Allison Janney has an amazing arc -- she's so fucking good on this show. She's sort of flawlessly perfect in everything, and a flawlessly perfect human being. Beau Bridges, obviously, is in it quite a bit. Mather [Zickle], people will know from a lot of comedy stuff, which I appreciate.
You have a lot of comedy friends. It's kind of a comedy gang. Get all of them to come play!
I mean … I would love my gang. I tried to convince some of my friends to take a look at my ex-husband part, but they all were too freaked out by it. They wouldn't touch it. You have to be a certain type of actor who's willing to do some crazy shit if you want to be on this show, and a lot of people are kind of scared to do it. I love having comedy people on the show -- I think it brings a whole other layer to it. We have one comedian, actually -- Kevin Christy does a lot of stuff on our show, and he's hilarious. There's a lot of room for my comedy buddies to come and do the show, but it'll be interesting to see if they'll actually be brave enough to sign on.

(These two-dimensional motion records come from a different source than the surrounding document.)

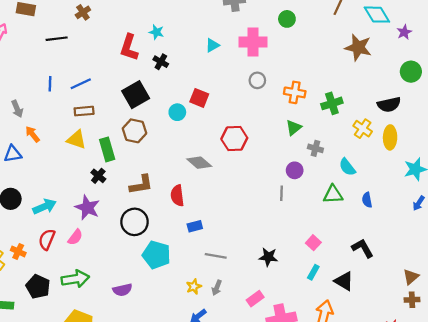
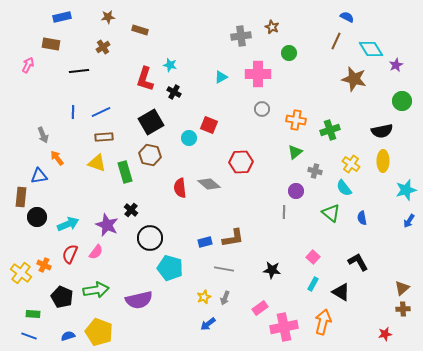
yellow cross: (363, 129) -> (351, 164), moved
black cross: (98, 176) -> (131, 210), moved
brown L-shape: (141, 185) -> (233, 238), moved
green triangle: (333, 194) -> (331, 213), turned 42
red semicircle: (177, 196) -> (180, 188), moved
purple semicircle: (122, 290) -> (139, 300), size x1.5

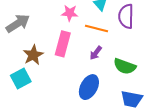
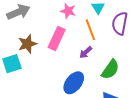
orange line: (96, 29) -> (90, 30), turned 45
green semicircle: (125, 66) -> (110, 69), turned -85

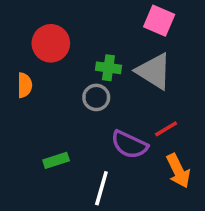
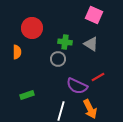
gray triangle: (154, 71) -> (91, 44), size x0.7
green rectangle: (56, 160) -> (27, 95), moved
orange arrow: (178, 171) -> (90, 109), moved

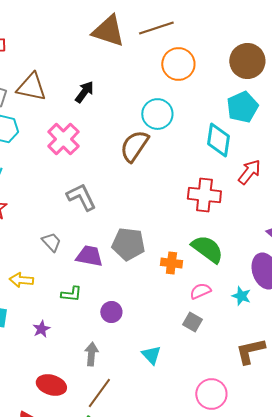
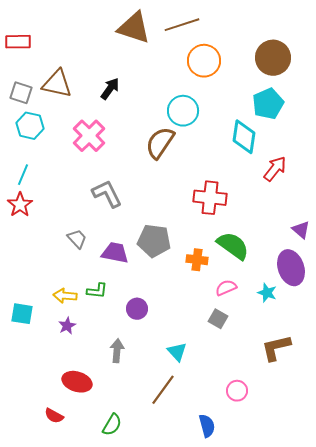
red cross: (204, 195) -> (210, 198), moved
yellow arrow: (21, 280) -> (65, 296), moved
brown line: (99, 393) -> (163, 390), moved
pink circle: (211, 394) -> (237, 391), size x0.7

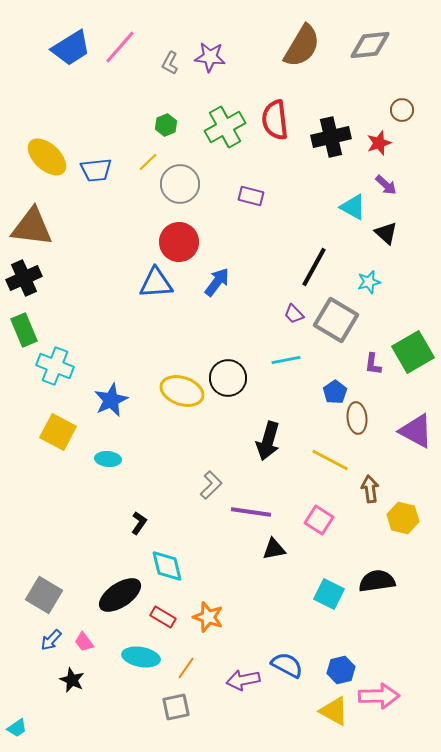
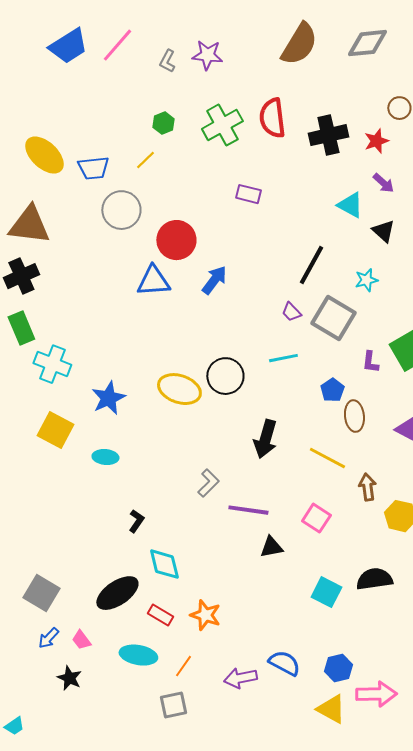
gray circle: (180, 184) -> (121, 210), moved

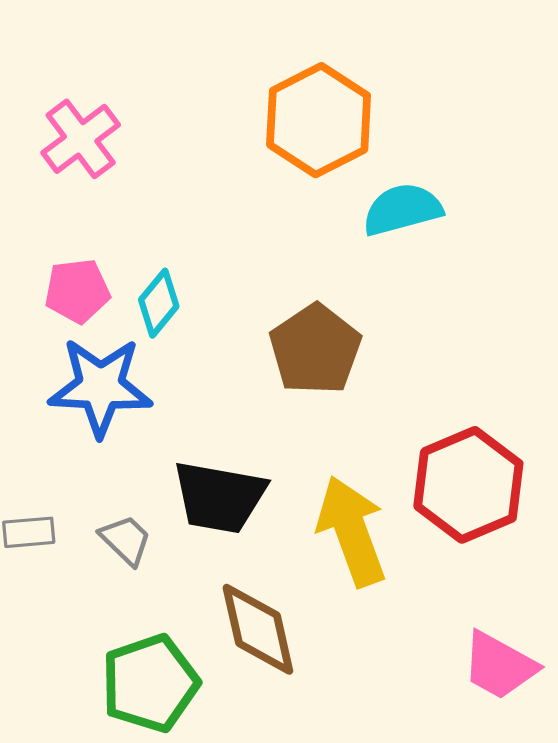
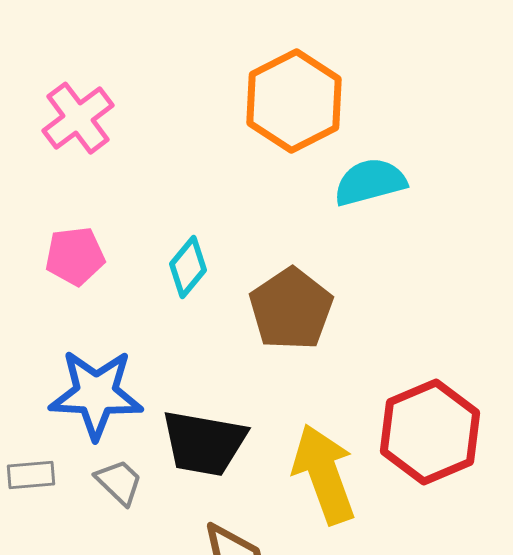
cyan diamond: (159, 303) -> (188, 267), moved
blue star: (100, 387) -> (96, 394), moved

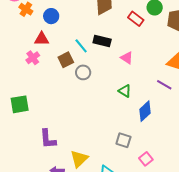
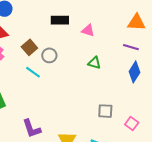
cyan line: (81, 46) -> (33, 72), moved
blue diamond: (145, 111) -> (134, 72), moved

I think it's good to stretch yourself as an actor and do something that scares the shit out of you. I know, personally, I'm always looking for roles that I think are terrifying.
But some actors avoid that at all costs, and you've made a career out of it.
I know -- keep being afraid of it! Keep not wanting to take your clothes off, ladies! More for me!
You're not scared to show a nipple …
[Laughs.] Unfortunately I'm really not. Yeah, there's one interesting nipple story I can tell you. In the script, I was supposed to be measuring a girl's nipple, and as written, it was something like "3.5 centimeters!" or something. But I was measuring it and it was not what it was saying it was in the script. So I had to go talk to the producers, like "Are you going to change that?" Just talking, in depth, about the size of a total stranger's nipples. [Laughs.] Yeah, it's an odd job.
"Masters of Sex" premieres Sun., Sept. 29 at 10 p.m. on Showtime.